Japan prefecture radiation data Gy/h

radioactivity: dosimetry + fukushima links


http://www.thepaltrysapien.com/2011/06/fukushima-update-crowd-sourcing-the-apocalypse/

Matthew Payne
June 18, 2011

...

Japanese environmental activists and regular citizens have been measuring the radiation exposure of their locales and reporting them through social media to be published on the web. This citizen-science, which has been denounced as potentially inducing “fear-mongering,” has, in fact, been pretty rigorous. It is also providing us with a view of the accident’s effects not provided by those institutions that are alleged to be looking out for the public’s welfare (such as the government and TEPC0).
The fretting of the nuclear engineers and scientists is a significant caution to the enterprise, but at least some of these scientists seem to be forgetting science’s own roots in such a milieu. Indeed, it was the democratic, amateur and publicist collection of “correspondents” to the enlightenment “Republic of Letters,” not the governmental academies of science or hierarchical universities that really cemented the intellectual hegemony of science in the West by providing it not only data, but also a discerning public.

What does this crowd-sourcing indicate?
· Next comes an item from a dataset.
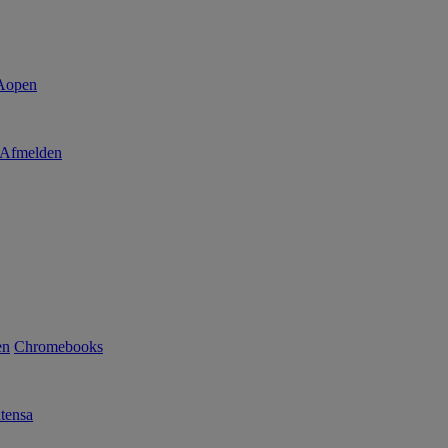
Afmelden
en
Chromebooks
tensa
In the below map, put together by a independent scientists using citizen volunteers (h/t FishOutofWater at DailyKos), the color scheme essentially breaks down to blue being of concern (0.1 microsieverts per hour) with red being very, very dangerous (fifty times acceptable exposures at 5.0 microsieverts per hour). Essentially any color not dark blue is very concerning, especially for small children.